Ad aver lasciato i fan completamente spiazzati è sopratutto la frase detta da Kruger a fine episodio: “se vuoi salvare Mikasa e Armin devi portare a termine la tua missione!”. Loro due non dovrebbero neanche essere nati quando ciò avviene, allora perché Kruger conosce i loro nomi? La risposta ci viene data subito dopo, quando lui si chiede “chissà di chi sono questi ricordi?”

Questa frase conferma ciò che ho scritto in precedenza, ovvero che gli eldiani, in qualche maniera non ancora chiara, sono collegati fra loro. Esiste un sentiero che collega tutti i discendenti di Ymir, compreso quelli che verranno dopo.

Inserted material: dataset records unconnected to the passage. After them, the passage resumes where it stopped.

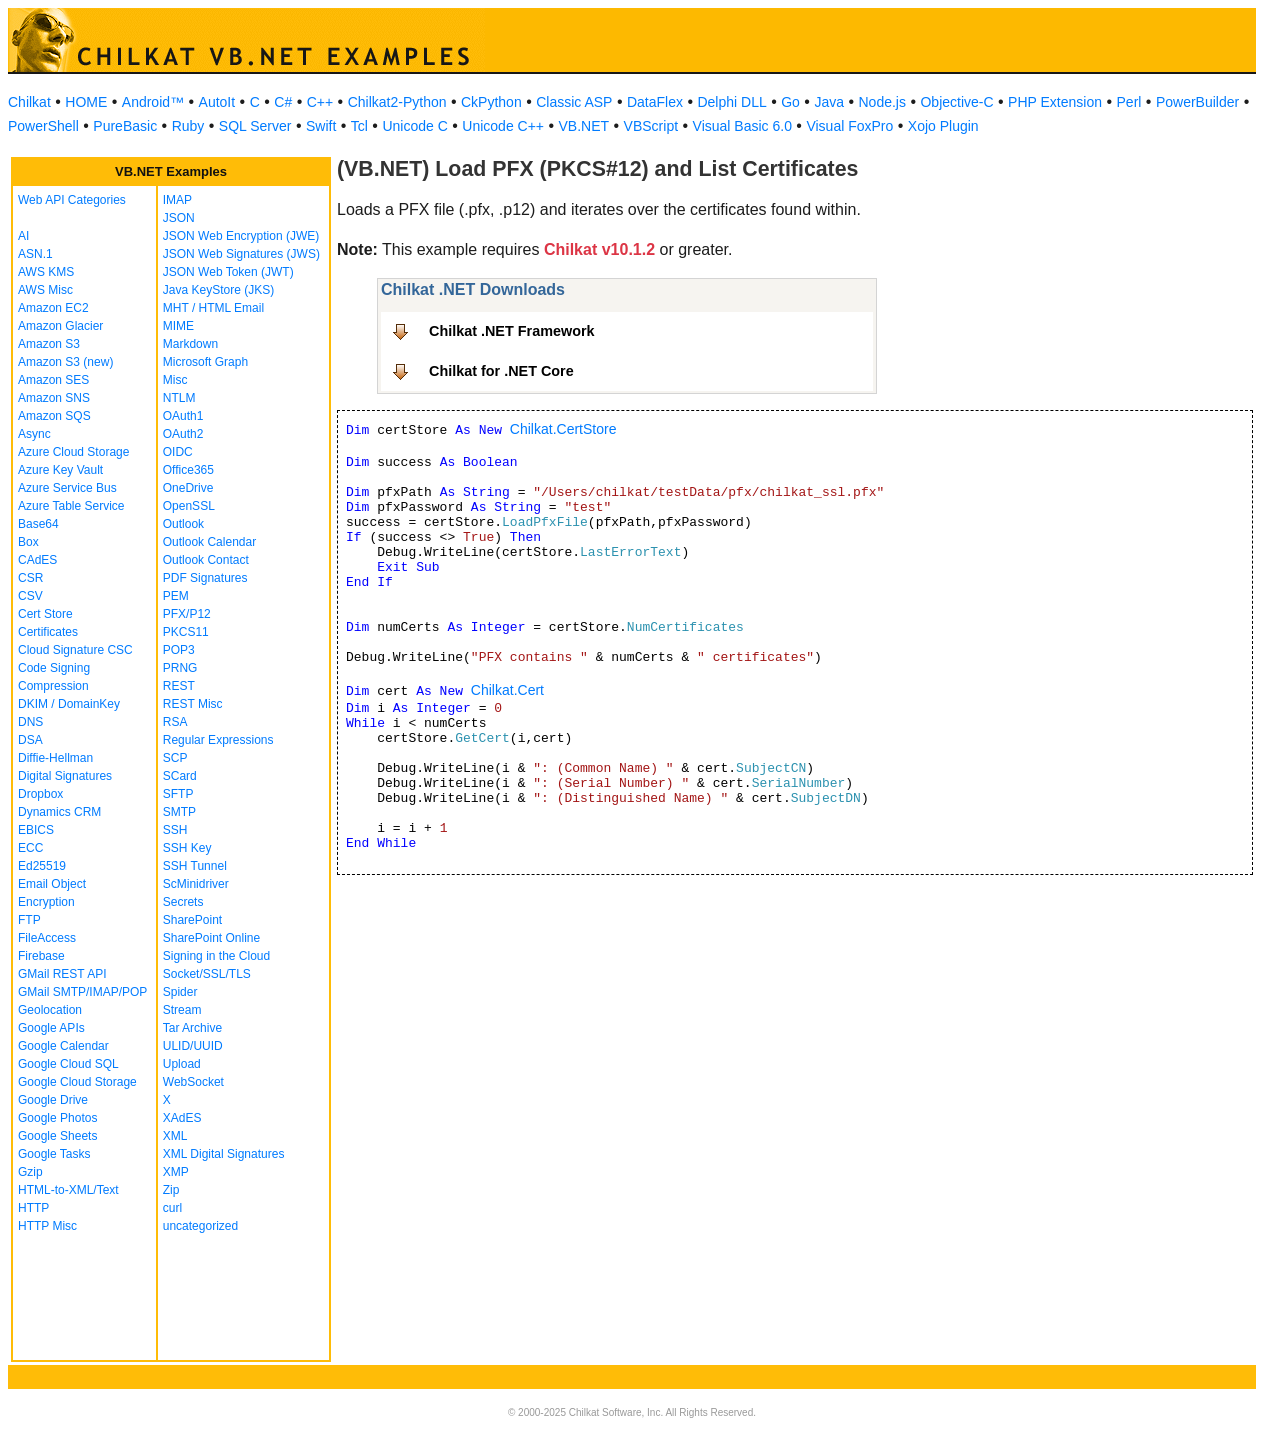 The width and height of the screenshot is (1264, 1436). I want to click on PEM, so click(176, 596). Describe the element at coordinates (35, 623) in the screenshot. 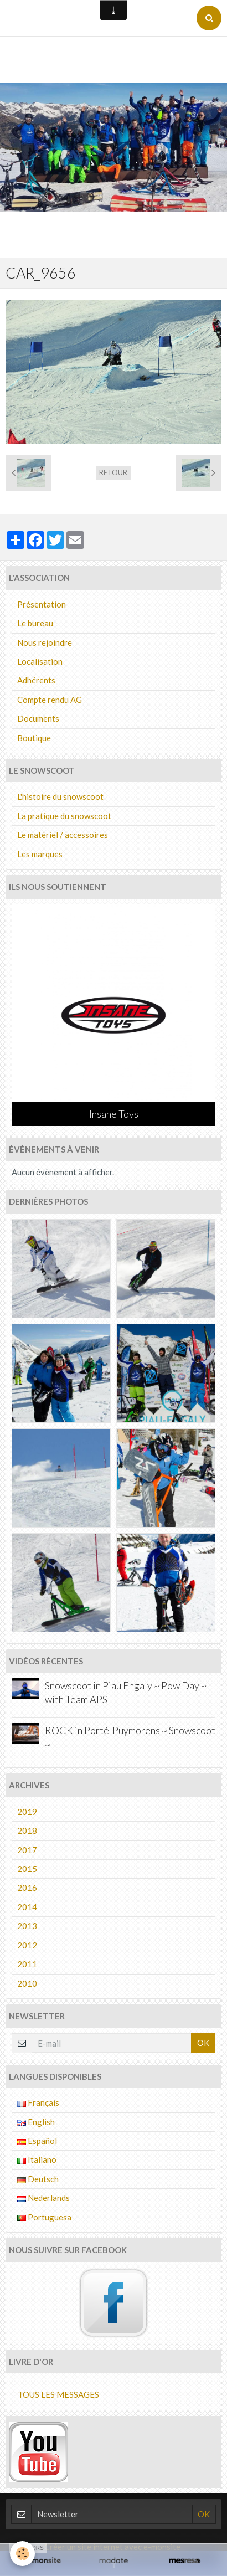

I see `Le bureau` at that location.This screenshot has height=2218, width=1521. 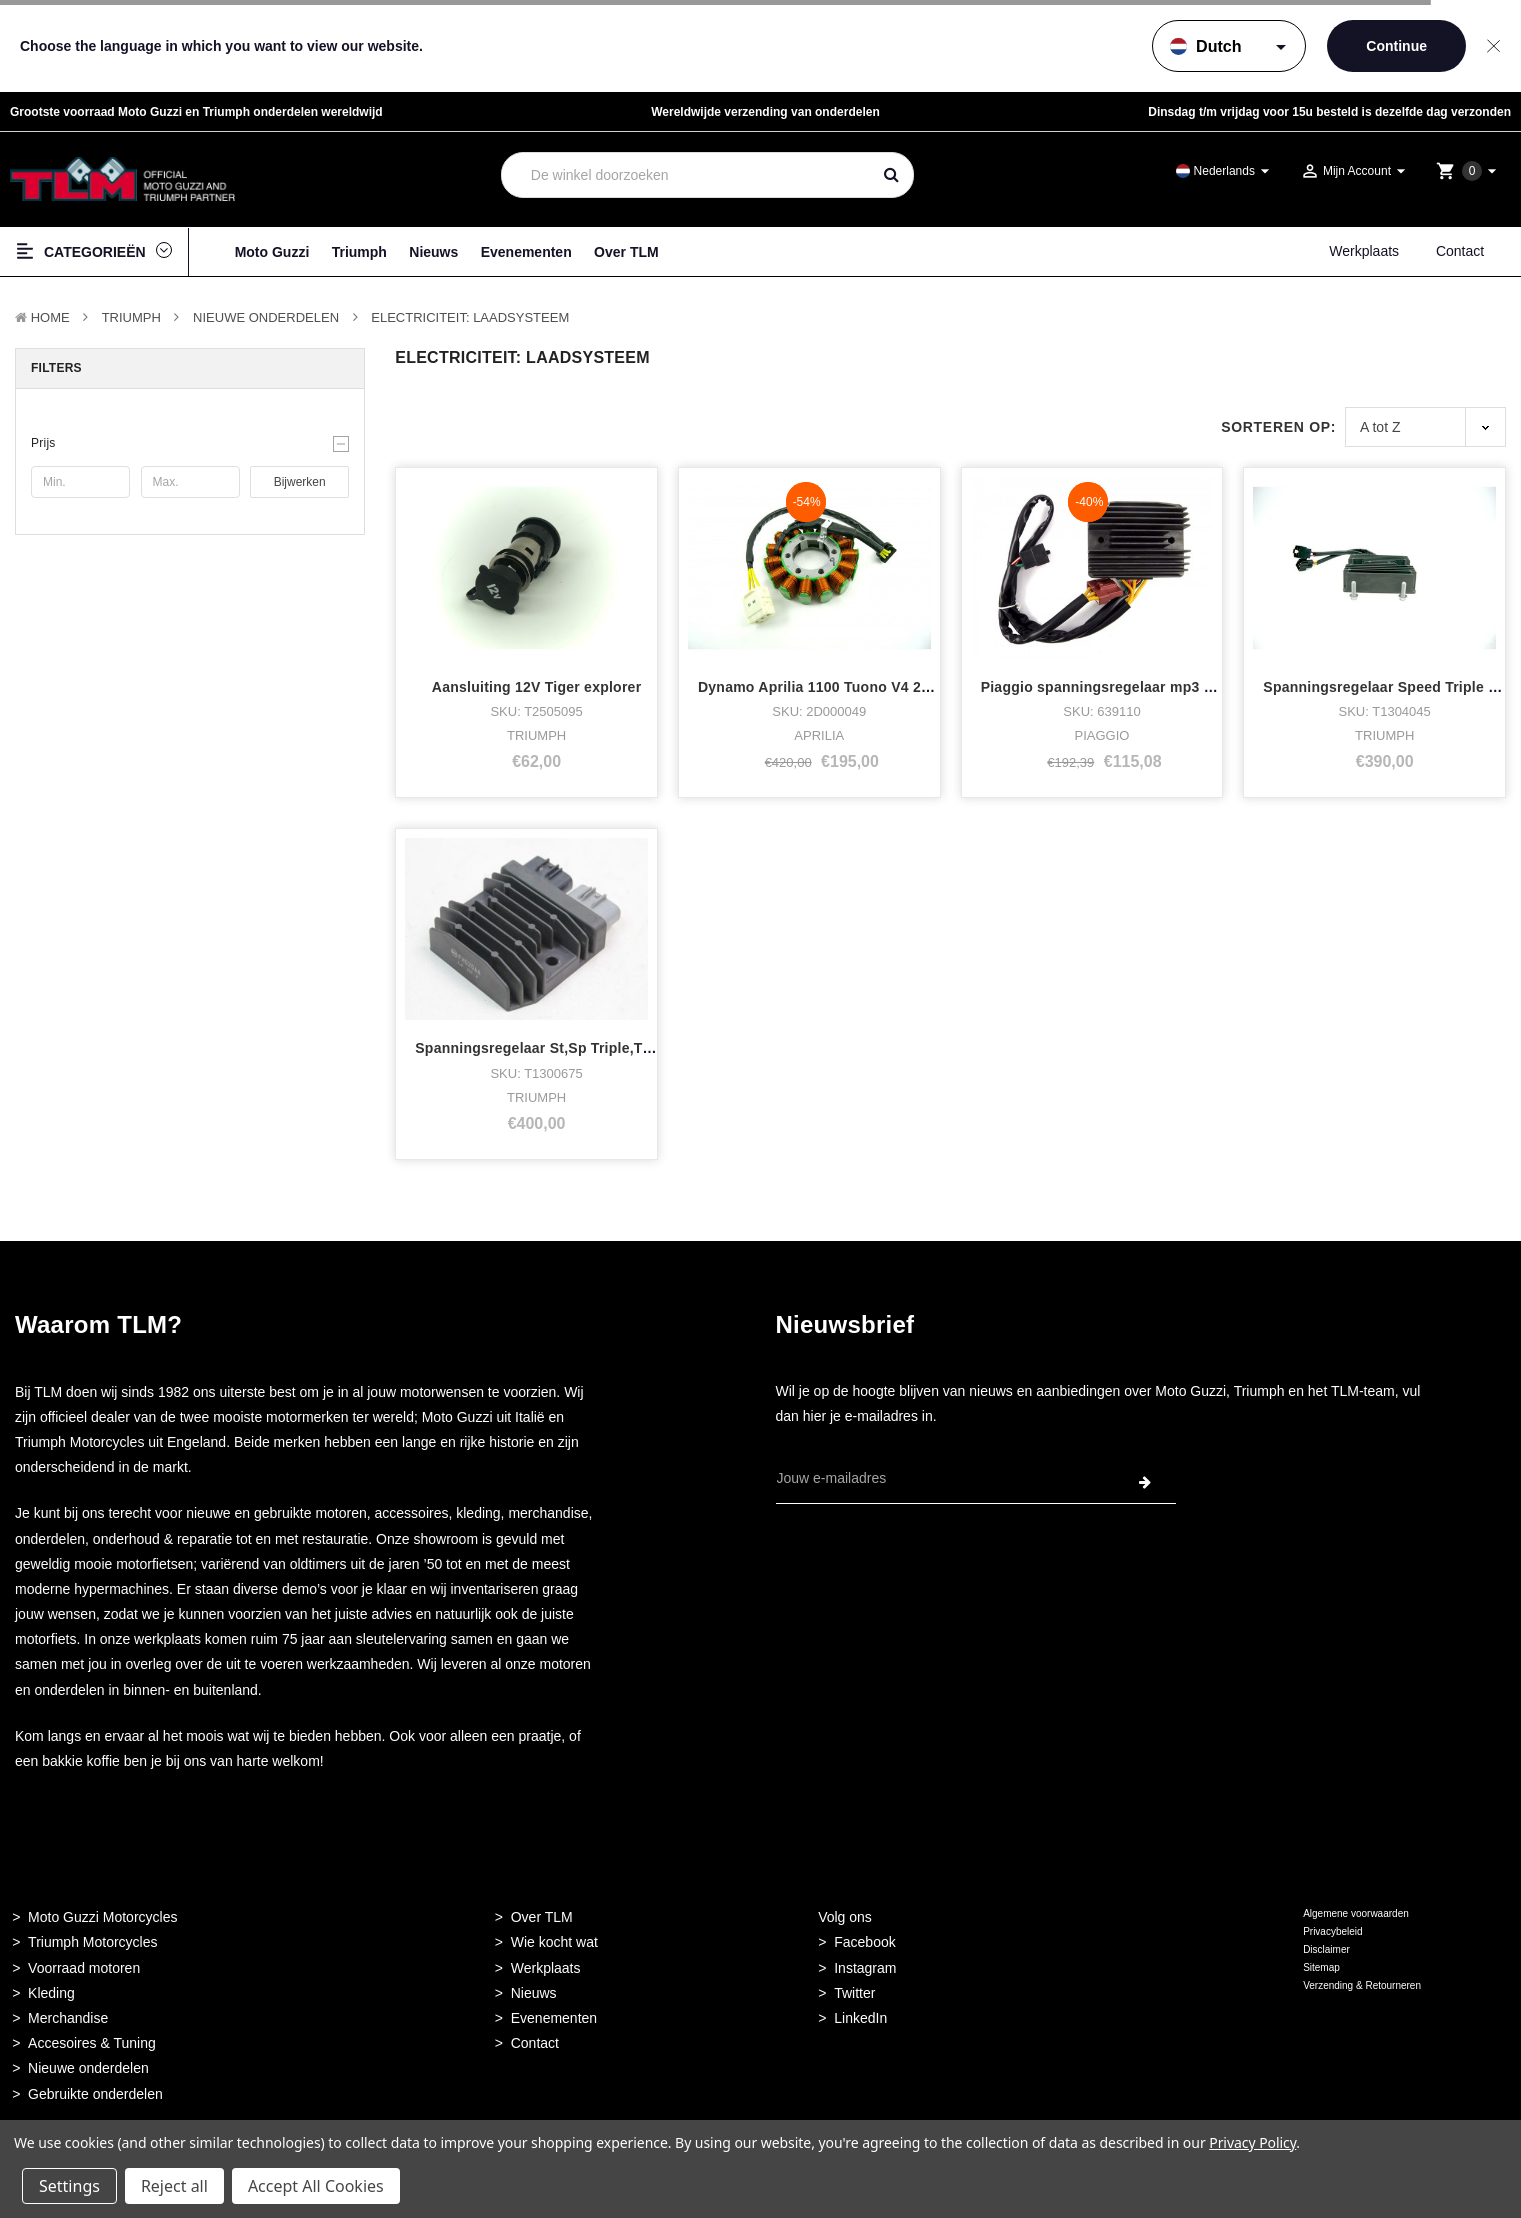 What do you see at coordinates (190, 443) in the screenshot?
I see `[button]` at bounding box center [190, 443].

Tutto questo non è molto chiaro, ma non dubito che Isayama lo saprà spiegare alla perfezione, come ha già fatto con altri misteri precedenti.

CONCLUSIONE

Questa terza stagione sta per finire. Ormai, manca solo un episodio, dopo il quale dovremmo attendere chissà quanto prima di vedere nuovamente animato L’attacco dei giganti. Riguardo a questa questione, sono circolate parecchie dicerie sul web negli ultimi giorni; sembra sia piuttosto grande la possibilità che questa fantastica serie passi in mano ad un altro studio d’animazione.

La cosa non è stata ancora confermata, quindi non voglio espormi troppo al riguardo. Posso solo dire che, qualunque sia lo studio che se ne farà carico, spero che la qualità grafica rimanga sugli alti livelli a cui ci ha abituato Wit Studio.